#### [Activity]
Retype the line where "ポリネシア神話とは？モアナやマウイの" appears and each line that follows it down to the last line of the records below. Leave the pictures out.

────────────────────

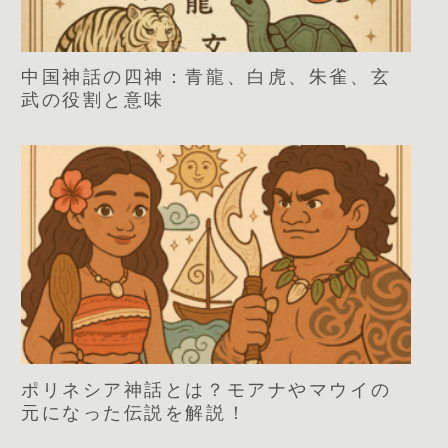
中国神話の四神：青龍、白虎、朱雀、玄
武の役割と意味
ポリネシア神話とは？モアナやマウイの
元になった伝説を解説！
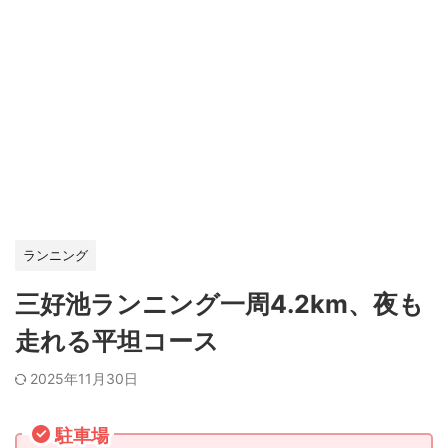
ランニング
三好池ランニング一周4.2km、夜も
走れる平坦コース
2025年11月30日
駐車場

────────────────────

#### [Response box]
ポリネシア神話とは？モアナやマウイの
元になった伝説を解説！
ランニング
三好池ランニング一周4.2km、夜も
走れる平坦コース
2025年11月30日
駐車場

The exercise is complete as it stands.